UPDATE: Nov. 27, 2019: The worker who had been missing after the collapse was found dead on Tuesday night after an approximately 30-hour search. The name of the deceased has not been released, but Turner Construction confirmed to Construction Dive that he was employed by Gateway Concrete Forming.
"This is an extremely sorrowful time and our thoughts and prayers are with his family, friends and co-workers at this difficult time," a Nov. 27 Turner Construction statement read. "We want to thank the region's first responders, emergency service workers and Red Cross volunteers for their tireless and selfless efforts through this entire ordeal."
One person was still missing on Tuesday morning after a building under construction by Turner Construction Co. partially collapsed during a pour of temporary concrete formwork on the 7th floor on Monday afternoon in downtown Cincinnati, Ohio, the AP reported and Turner confirmed to Construction Dive.
The city’s fire department reported on its Twitter page that search and rescue efforts had been ongoing for more than 19 hours to account for the missing worker. It’s unclear whether the missing person was an employee of Turner or a subcontractor.
Turner said in a statement regarding the Nov. 25 incident that four other workers had been treated and released from hospitals. A Nov. 25 AP clip of the event on a local news media's YouTube channel is below.
Despite this being the second high-profile building collapse in two months, following the partial collapse of the Hard Rock Hotel in New Orleans on Oct. 12, the collapse of buildings under construction is rare in the United States.
The cause of the Hard Rock Hotel collapse, which resulted in three deaths, with one of the deceased’s remains still unrecovered, is still unclear nearly two months later as investigations continue.
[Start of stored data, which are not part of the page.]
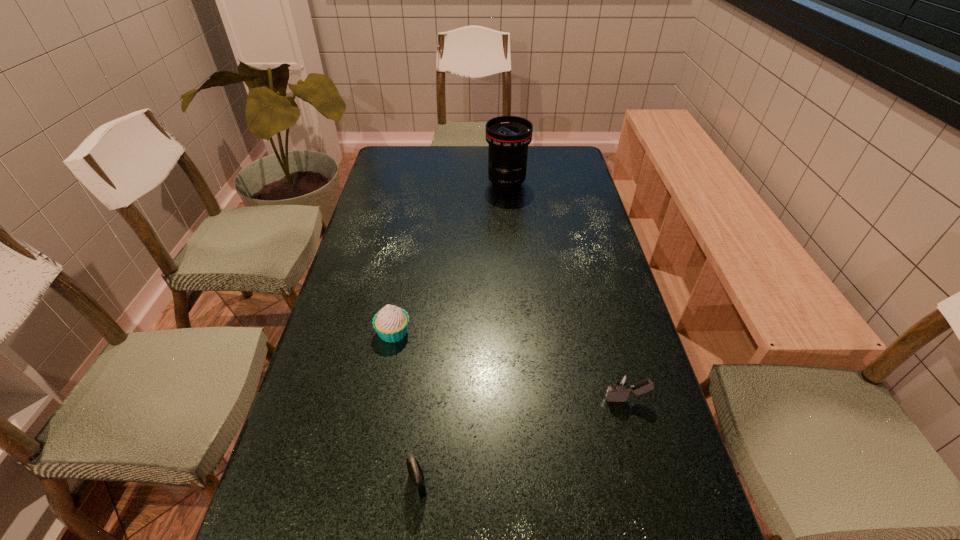 This screenshot has width=960, height=540. Find the location of `vacant space in between the third object from right to left and the second farthest object`. vacant space in between the third object from right to left and the second farthest object is located at coordinates (406, 408).

In order to click on vacant region between the rightmost object and the nearest object in this screenshot , I will do `click(522, 441)`.

Find the location of a particular element. The width and height of the screenshot is (960, 540). free space between the third object from right to left and the third farthest object is located at coordinates (522, 441).

Find the location of `free space between the nearest object and the second object from right to left`. free space between the nearest object and the second object from right to left is located at coordinates (463, 334).

Where is `vacant space that is in between the second object from left to right and the rightmost object`? This screenshot has width=960, height=540. vacant space that is in between the second object from left to right and the rightmost object is located at coordinates (522, 441).

You are a GUI agent. You are given a task and a screenshot of the screen. Output one action in this format:
    pyautogui.click(x=<x>, y=<y>)
    Task: Click on the unoccupied area between the cupcake and the padlock
    The image size is (960, 540).
    Given the screenshot: What is the action you would take?
    pyautogui.click(x=406, y=408)

The image size is (960, 540). I want to click on vacant area that lies between the nearest object and the igniter, so click(x=522, y=441).

The height and width of the screenshot is (540, 960). Find the location of `object that stands as the second closest to the padlock`. object that stands as the second closest to the padlock is located at coordinates (621, 385).

You are a GUI agent. You are given a task and a screenshot of the screen. Output one action in this format:
    pyautogui.click(x=<x>, y=<y>)
    Task: Click on the object that is the second closest to the igniter
    The width and height of the screenshot is (960, 540).
    Given the screenshot: What is the action you would take?
    pyautogui.click(x=391, y=323)

Find the location of a particular element. blank area in the image that satisfies the following two spatial constraints: 1. on the back side of the third nearest object; 2. on the left side of the farthest object is located at coordinates (420, 184). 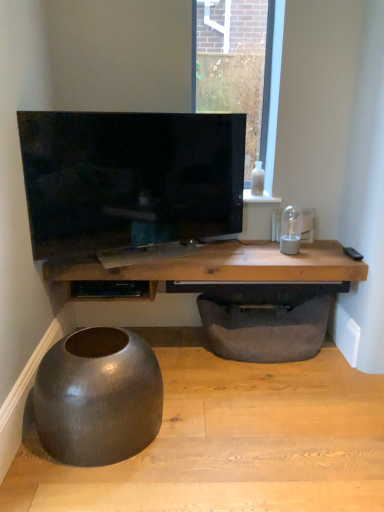 Where is `vacant space that is in between matte black bowl at lower left and dark gray fabric footrest at lower center`? This screenshot has height=512, width=384. vacant space that is in between matte black bowl at lower left and dark gray fabric footrest at lower center is located at coordinates tap(214, 388). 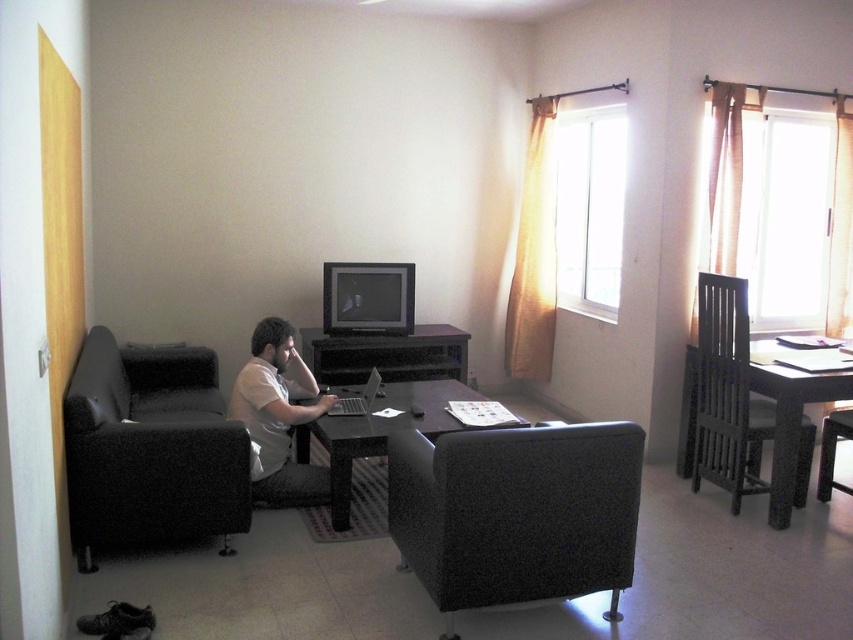 Question: Can you confirm if black glossy table at center is positioned above silver metallic laptop at center?

Choices:
 (A) yes
 (B) no

Answer: (B)

Question: Which point is farther from the camera taking this photo?

Choices:
 (A) (457, 525)
 (B) (474, 396)
 (C) (306, 392)

Answer: (B)

Question: Estimate the real-world distances between objects in this image. Which object is farther from the black fabric couch at left?

Choices:
 (A) white matte shirt at center
 (B) black textured armchair at lower center
 (C) black wooden table at right

Answer: (C)

Question: Can you confirm if black textured armchair at lower center is smaller than black glossy table at center?

Choices:
 (A) no
 (B) yes

Answer: (B)

Question: Which of the following is the farthest from the observer?

Choices:
 (A) (264, 342)
 (B) (339, 404)

Answer: (B)

Question: Does black textured armchair at lower center have a lesser width compared to black fabric chair at lower right?

Choices:
 (A) no
 (B) yes

Answer: (A) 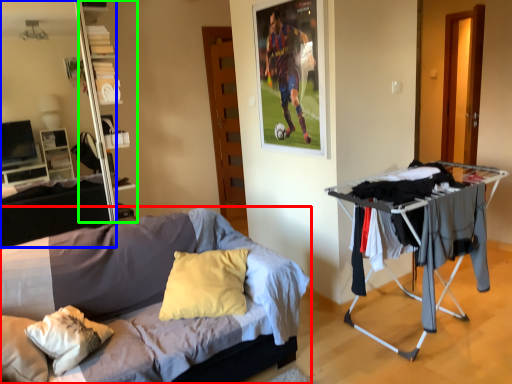 Question: Estimate the real-world distances between objects in this image. Which object is closer to bed (highlighted by a red box), entertainment center (highlighted by a blue box) or shelf (highlighted by a green box)?

Choices:
 (A) entertainment center
 (B) shelf

Answer: (B) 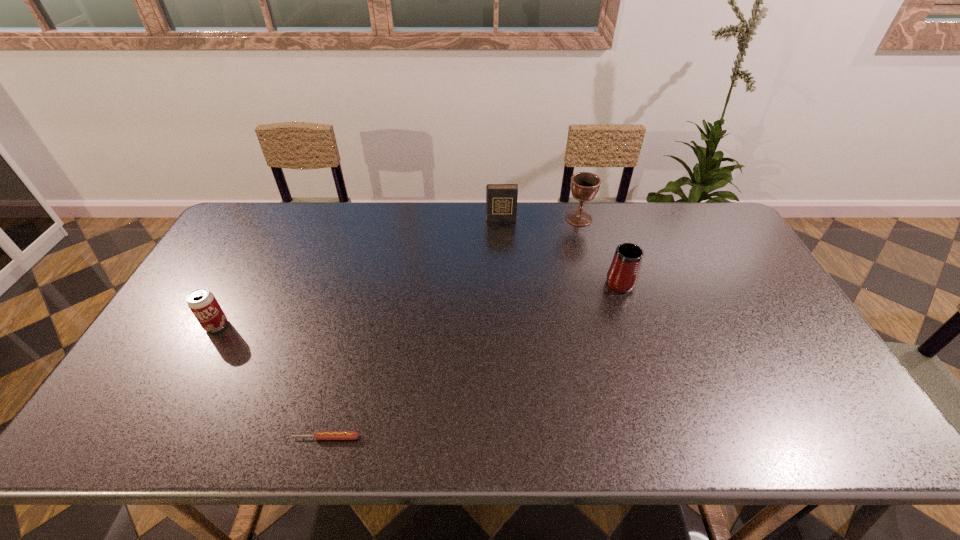 Locate an element on the screen. The width and height of the screenshot is (960, 540). unoccupied area between the nearest object and the chalice is located at coordinates (452, 328).

Where is `vacant space that's between the diary and the mug`? vacant space that's between the diary and the mug is located at coordinates (560, 250).

In order to click on free space between the third farthest object and the second nearest object in this screenshot , I will do `click(418, 303)`.

Point out which object is positioned as the second nearest to the chalice. Please provide its 2D coordinates. Your answer should be formatted as a tuple, i.e. [(x, y)], where the tuple contains the x and y coordinates of a point satisfying the conditions above.

[(622, 276)]

Locate which object is the second closest to the chalice. Please provide its 2D coordinates. Your answer should be formatted as a tuple, i.e. [(x, y)], where the tuple contains the x and y coordinates of a point satisfying the conditions above.

[(622, 276)] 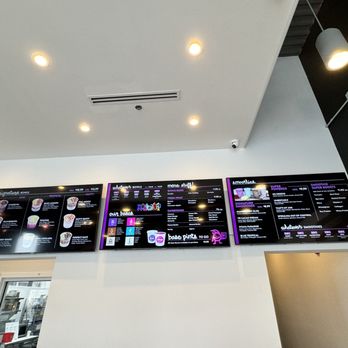 In order to click on white wall in this screenshot , I will do `click(110, 308)`. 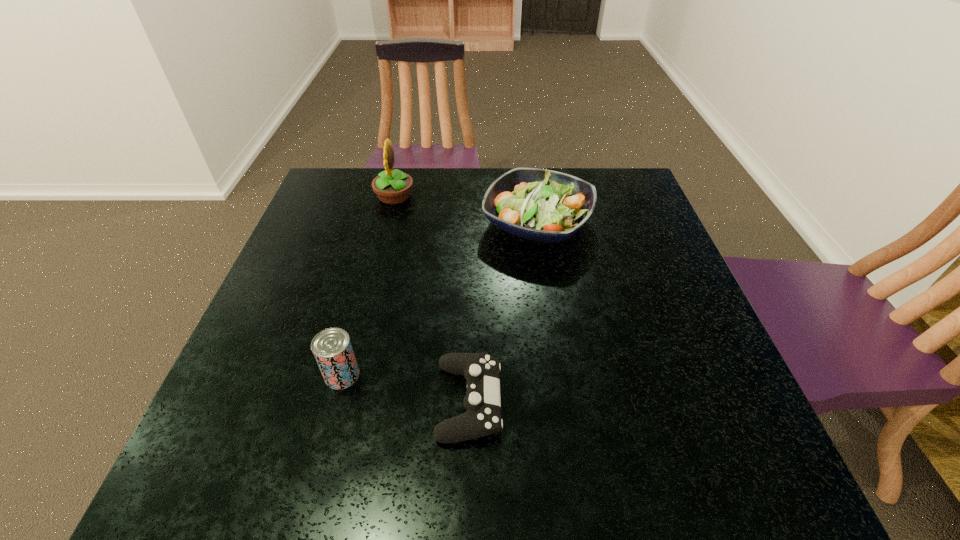 You are a GUI agent. You are given a task and a screenshot of the screen. Output one action in this format:
    pyautogui.click(x=<x>, y=<y>)
    Task: Click on the vacant point located between the beer can and the control
    
    Given the screenshot: What is the action you would take?
    [406, 388]

The width and height of the screenshot is (960, 540). I want to click on blank region between the salad plate and the beer can, so click(x=440, y=299).

Where is `vacant space in between the tallest object and the control`? vacant space in between the tallest object and the control is located at coordinates (432, 299).

Find the location of a particular element. vacant point located between the beer can and the salad plate is located at coordinates (440, 299).

Find the location of a particular element. This screenshot has width=960, height=540. unoccupied area between the salad plate and the control is located at coordinates (503, 312).

The width and height of the screenshot is (960, 540). What are the coordinates of `free spot between the beer can and the control` in the screenshot? It's located at (406, 388).

The width and height of the screenshot is (960, 540). I want to click on free space between the sunflower and the salad plate, so click(466, 210).

The image size is (960, 540). I want to click on the closest object to the sunflower, so click(x=542, y=205).

At what (x,y) coordinates should I click in order to perform the action: click on object that ranks as the second closest to the tallest object. Please return your answer as a coordinate pair (x, y). The image size is (960, 540). Looking at the image, I should click on 332,348.

Identify the location of vacant point that satisfies the following two spatial constraints: 1. on the back side of the salad plate; 2. on the face of the sunflower. (533, 197). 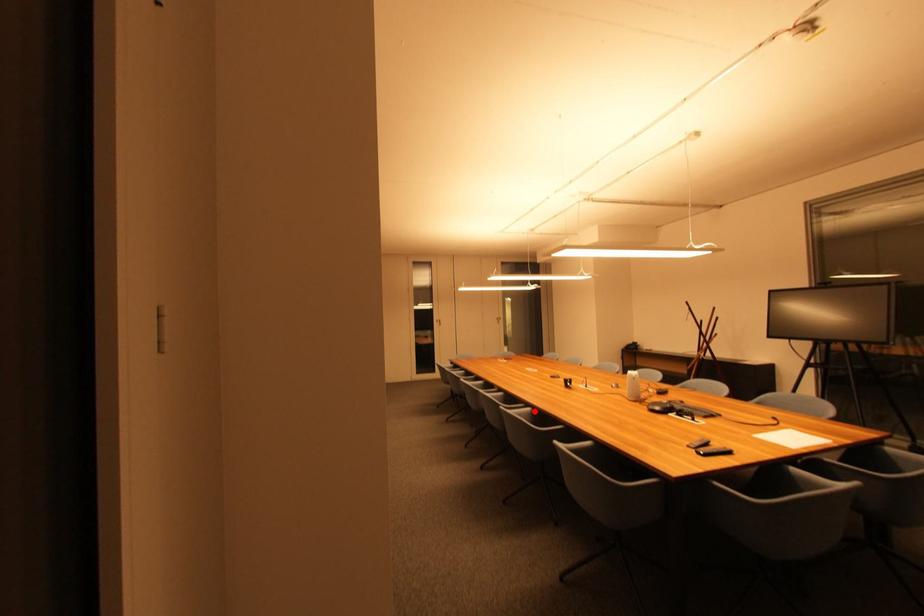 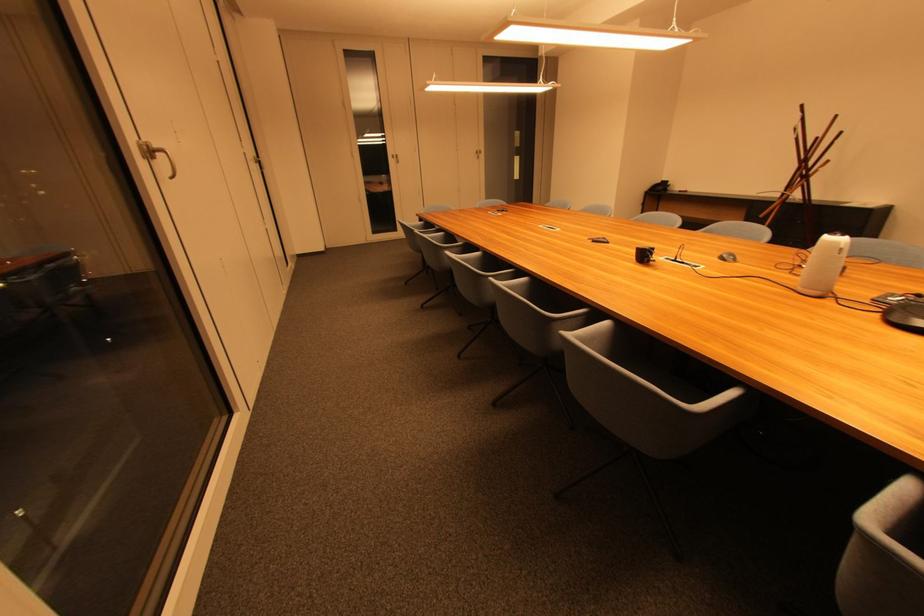 Where in the second image is the point corresponding to the highlighted location from the first image?

(612, 325)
There are rumors, however, that the structural issues were apparent before the incident. Footage obtained by CBS News showed that workers were concerned about the safety of the structure prior to the accident.
Since then, at least 12 lawsuits have been filed in civil court against Citadel Builders and other parties involved in construction, such as the developer Kailas Cos., designer Harry Baker Smith Architects and electrical subcontractor All Star Electric. Many of the legal actions alleged negligent construction practices, though nothing of the sort has been proven yet.
Whatever the cause of the incident, crisis management in the aftermath is critical.
That’s especially true in a time when social media can facilitate the spread of false or misleading information. Several contractors and communications experted chimed in on this topic just this week, telling Construction Dive that one misleading tweet, for instance, can spread like wildfire and become “almost impossible to manage,” if the contractors and other parties involved don’t have a strong crisis communication strategy in place before the accident occurs.
“If it takes several hours for you to get back to the media or update your employees, in that vacuum of silence people are speculating and misinformation is leaking out,” Anthony Huey, president of Columbus, Ohio-based consulting firm Reputation Management.
Though many details of the Cincinnati building under construction at 151 West Fourth St. remain unknown at the time of press, it’s clear that the building was being constructed at least to the height of 7 stories tall at the time of the incident. Documents online refer to coworking office space for lease at that address.
Cincinnati Fire Chief Roy Winston said, according to the Associated Press, that workers on the fifth floor were injured after concrete was poured on the sixth floor prior to the collapse. Turner’s statement said the incident occurred during a concrete pour on the seventh floor.